Study reveals possible ‘dimmer switch’ drug for Rett syndromeMar. 3, 2016, 10:26 AM
Researchers at Vanderbilt University Medical Center have relieved symptoms in a mouse model of Rett syndrome with a drug-like compound that works like the dimmer switch in an electrical circuit.
The finding, reported this week in the journal Human Molecular Genetics, suggests a potential new way to treat the rare neurodevelopmental disorder, which occurs predominantly in females, as well as more common forms of autism spectrum disorder.
Further study is needed before this approach can be tested in patients, but animal work from other groups suggests that symptoms in Rett syndrome are reversible, said senior author Colleen Niswender, Ph.D., associate professor of Pharmacology and director of Molecular Pharmacology in the Vanderbilt Center for Neuroscience Drug Discovery (VCNDD).
Rett syndrome patients exhibit a constellation of symptoms, including verbal and nonverbal communication deficits, difficulty walking, progressive developmental regression, epilepsy and intellectual disability. The hallmark symptom is repetitive hand movements such as wringing, washing, clapping or tapping.
Most cases of Rett syndrome occur spontaneously from random mutations in the MECP2 gene, which results in disruptions in neurotransmission, including signals mediated by the excitatory transmitter glutamate. A related genetic disorder, termed MECP2 Duplication syndrome, results from overexpression of the MeCP2 protein and is found predominantly in young boys.
The researchers used a mouse model in which MECP2 was “knocked out,” resulting in Rett syndrome-like symptoms. Expression of the metabotropic glutamate receptor 5 (mGlu5), which is important in transmitting nerve signals in the brain, was reduced in brain areas of these mice.
The investigators also found reduced levels of mGlu5 expression in autopsy samples from the brains of Rett syndrome patients, suggesting that the animal work may translate to the clinical population.
They then tested a compound, developed at Vanderbilt, called a positive allosteric modulator or PAM that, like a dimmer switch, “turns up” the activity of mGlu5 when glutamate binds to it.
Animals treated with the compound showed improved motor performance and reduced Rett syndrome-like symptoms, including repetitive clasping of their hind claws.

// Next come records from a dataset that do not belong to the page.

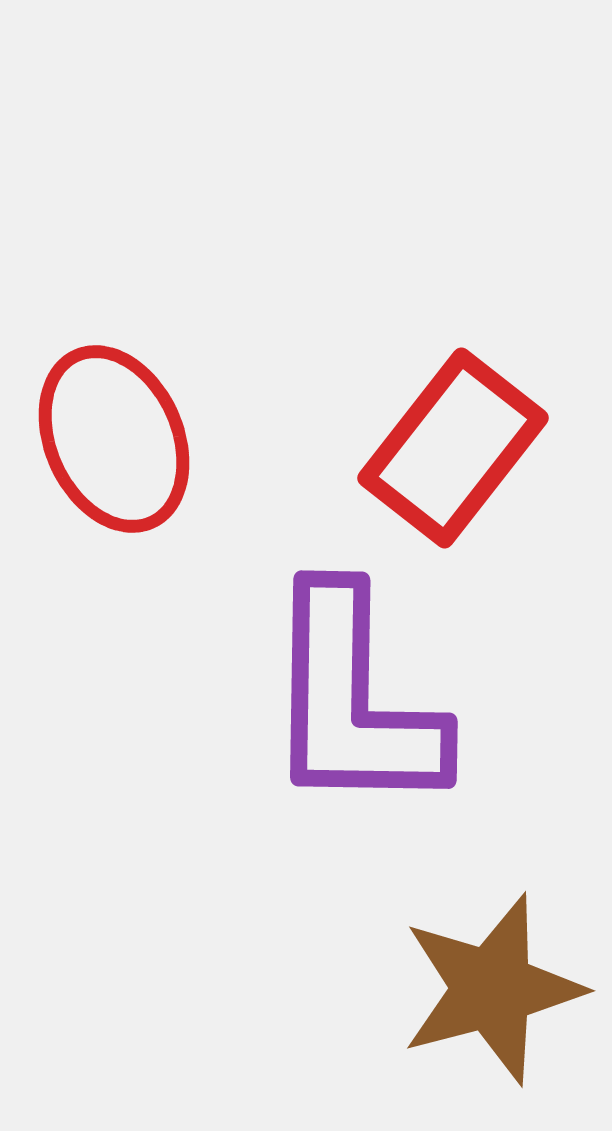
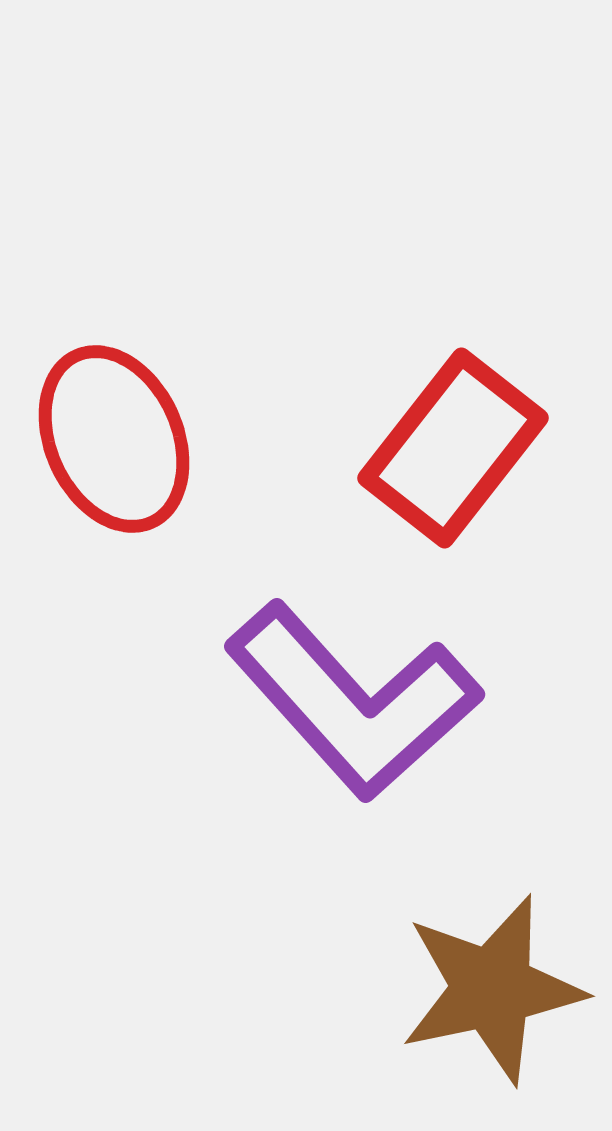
purple L-shape: rotated 43 degrees counterclockwise
brown star: rotated 3 degrees clockwise
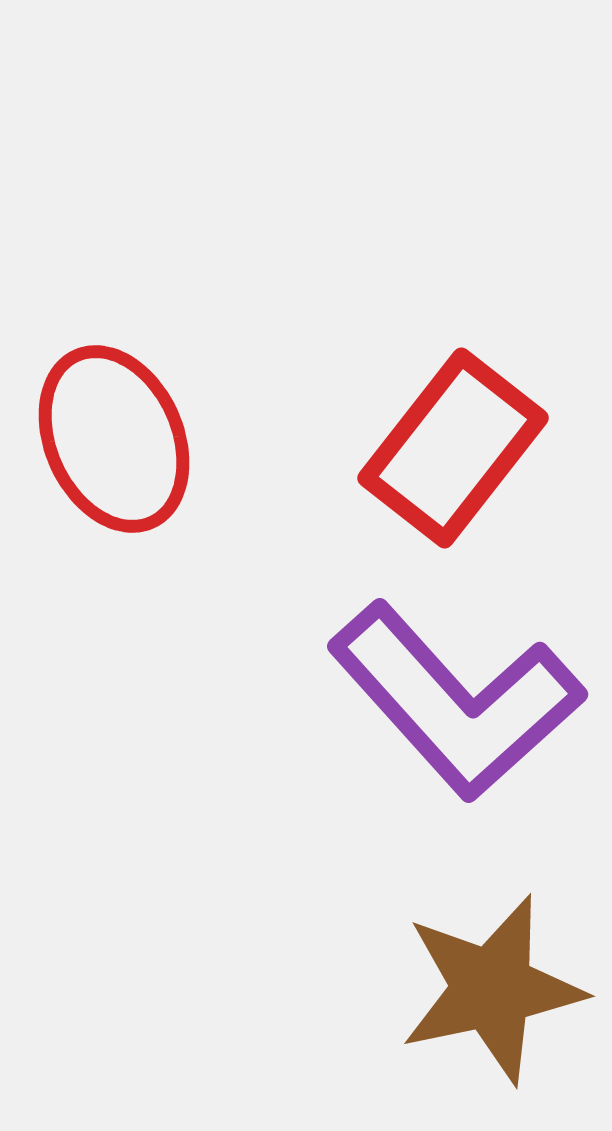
purple L-shape: moved 103 px right
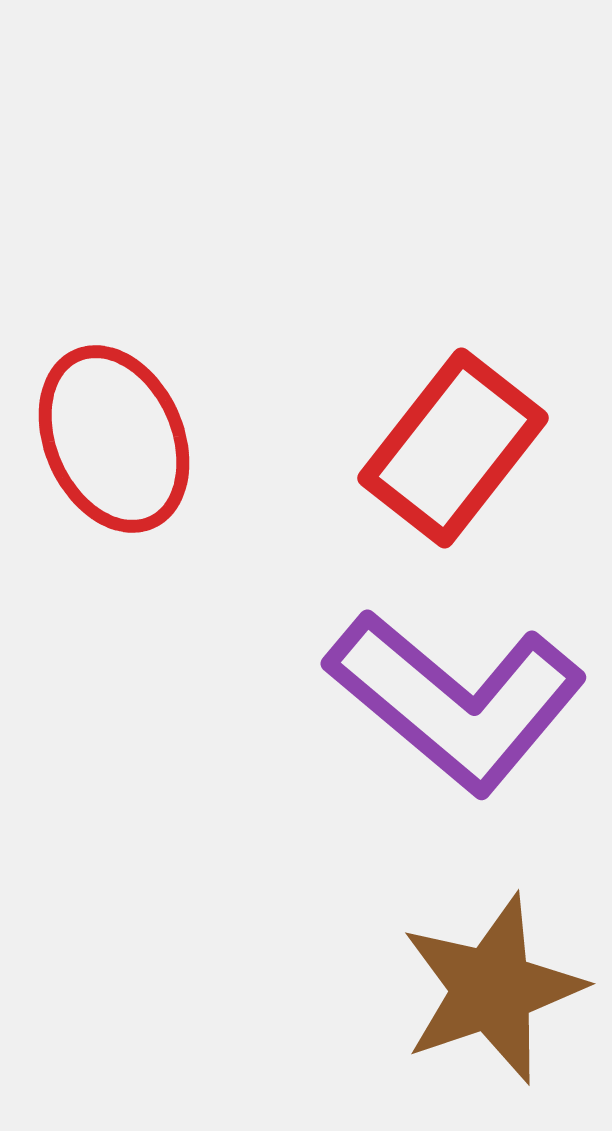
purple L-shape: rotated 8 degrees counterclockwise
brown star: rotated 7 degrees counterclockwise
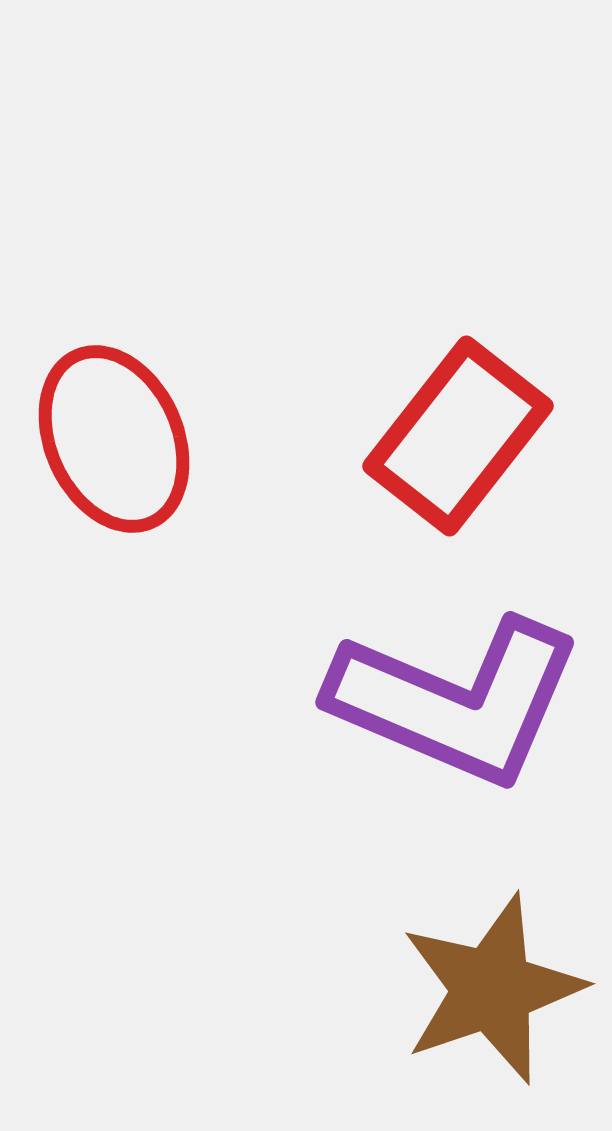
red rectangle: moved 5 px right, 12 px up
purple L-shape: rotated 17 degrees counterclockwise
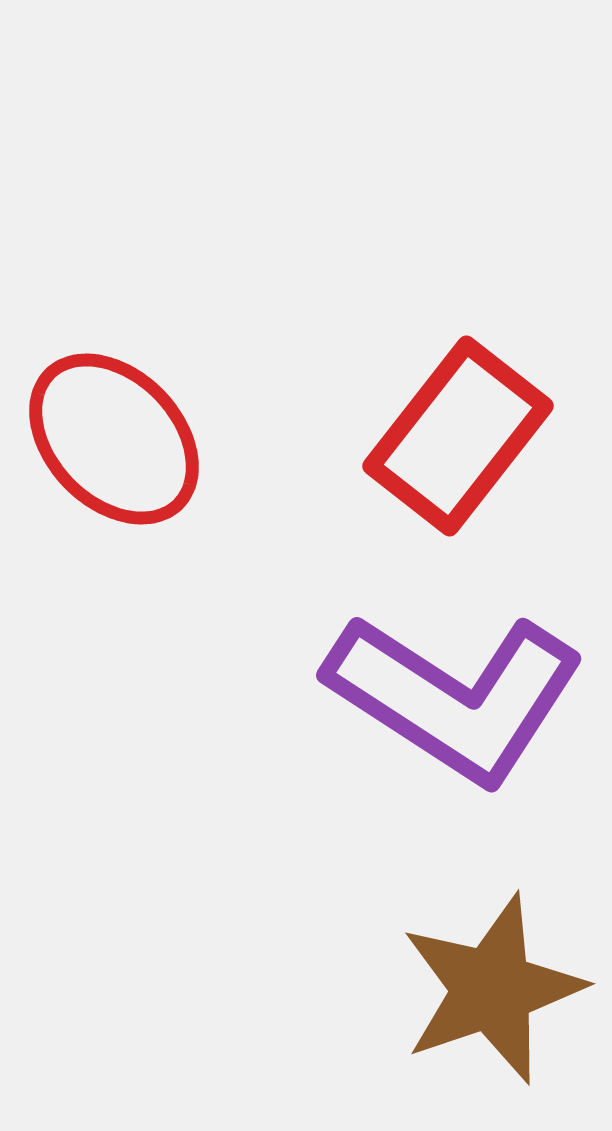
red ellipse: rotated 20 degrees counterclockwise
purple L-shape: moved 1 px left, 4 px up; rotated 10 degrees clockwise
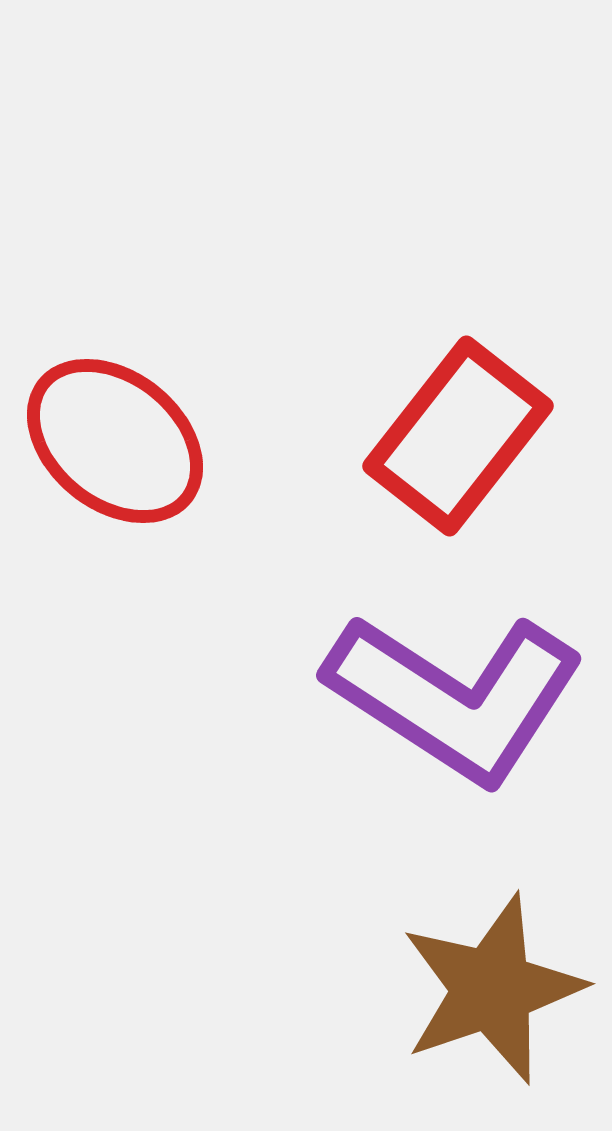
red ellipse: moved 1 px right, 2 px down; rotated 7 degrees counterclockwise
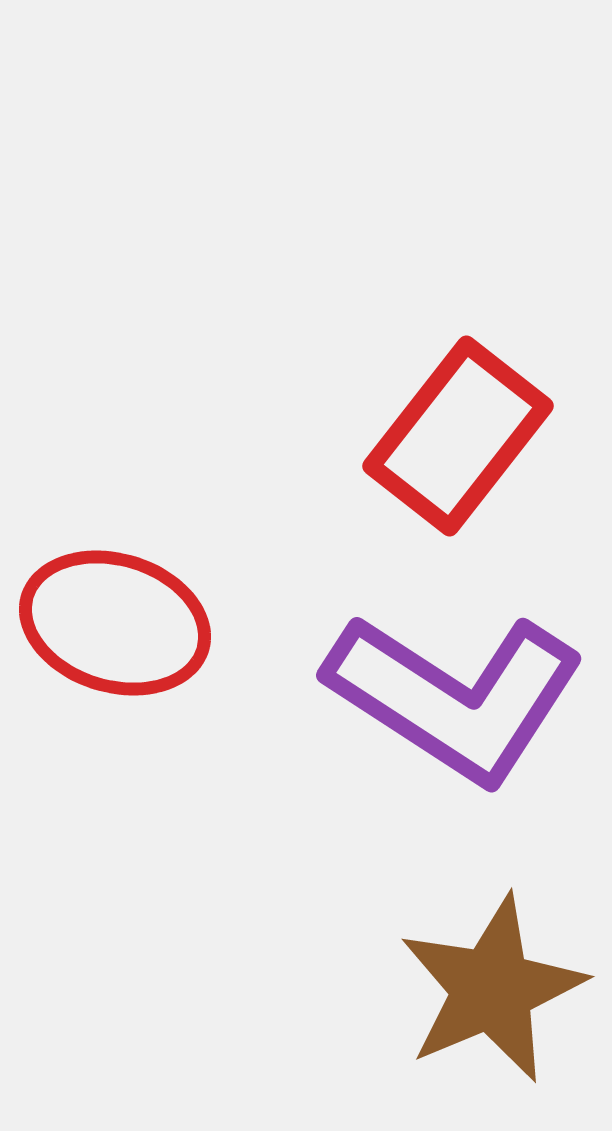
red ellipse: moved 182 px down; rotated 22 degrees counterclockwise
brown star: rotated 4 degrees counterclockwise
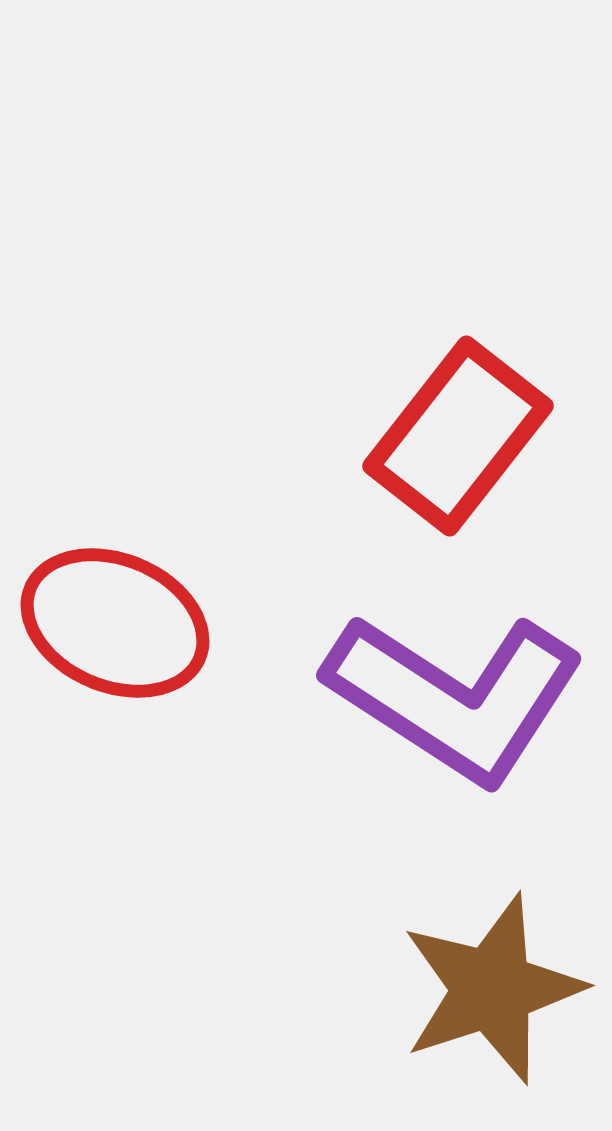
red ellipse: rotated 6 degrees clockwise
brown star: rotated 5 degrees clockwise
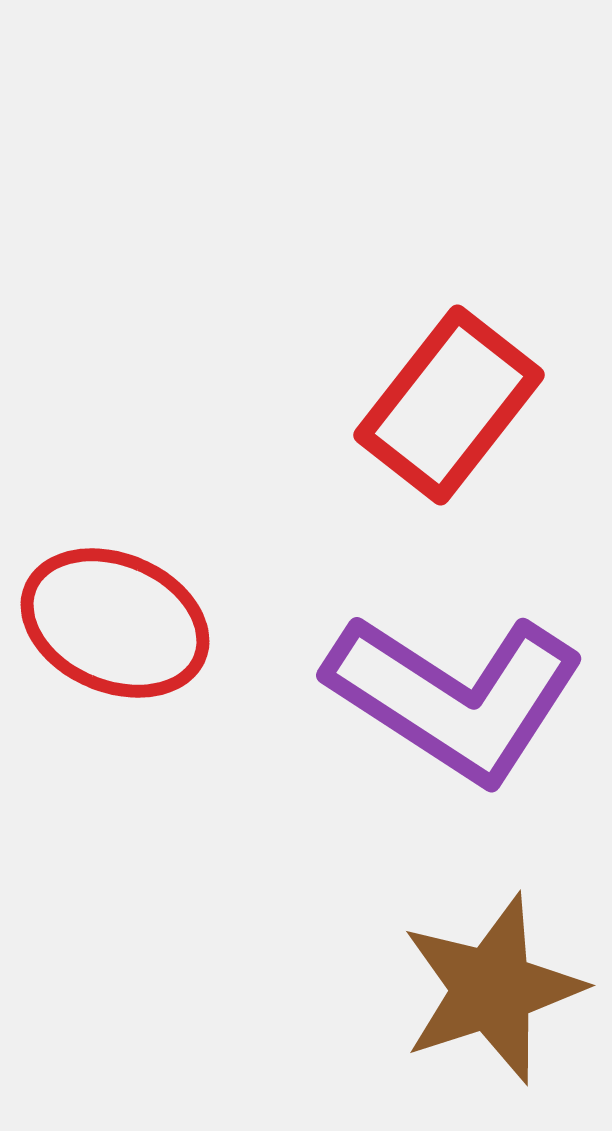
red rectangle: moved 9 px left, 31 px up
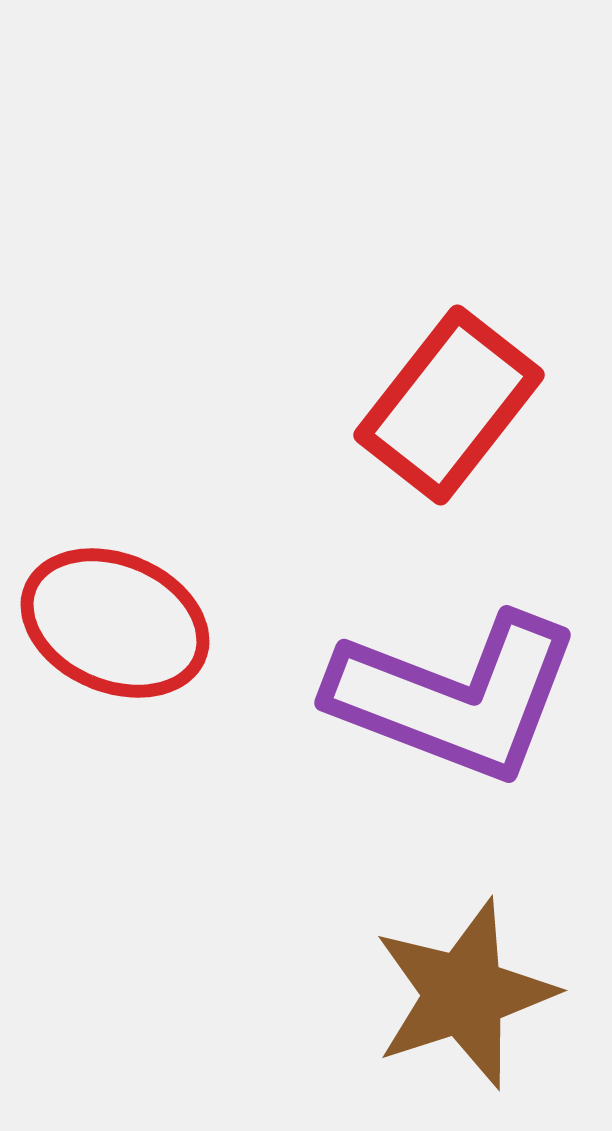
purple L-shape: rotated 12 degrees counterclockwise
brown star: moved 28 px left, 5 px down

Previous studies have suggested that enhancing excitatory neurotransmission may increase an already high risk of seizures in Rett patients, but in the current study, seizure occurrence did not increase, even after multiple weeks of chronic dosing with the PAM.
This may be because the compound acts on only a subset of mGlu5-mediated signaling pathways, leaving others unaffected.
“Our work demonstrates that potentiating the activity of mGlu5 can rescue several deficits commonly found in mouse models of Rett syndrome,” said the paper’s first author, Rocco Gogliotti, Ph.D., a postdoctoral fellow in the VCNDD.
“Importantly, by integrating recent advancements in mGlu5 pharmacology into the drug development process, we were able to test the efficacy of our novel compound in a mouse model without observing negative side effects, such as seizures, that have been historically associated with this target,” he said.
Disease progression – and mGlu5 expression – change through time in MeCP2-deficient mice. “A very careful dissection of the time course of the disease is required before modulators of excitatory transmission can be advanced to clinical studies,” Niswender said.
“It may be that early stages of Rett syndrome will need to be treated differently than late-stage disease,” she said.
The research is supported primarily by a grant from the autism science and advocacy organization Autism Speaks (www.autismspeaks.org), as well as by the International Rett Syndrome Foundation (www.rettsyndrome.org) and the National Institutes of Health.
Other faculty members who were involved in the research were VCNDD director P. Jeffrey Conn, Ph.D., Craig Lindsley, Ph.D., Carrie Jones, Ph.D., J. Scott Daniels, Ph.D., Jerri Rook, Ph.D., Shaun Stauffer, Ph.D., and Thomas Bridges, Ph.D.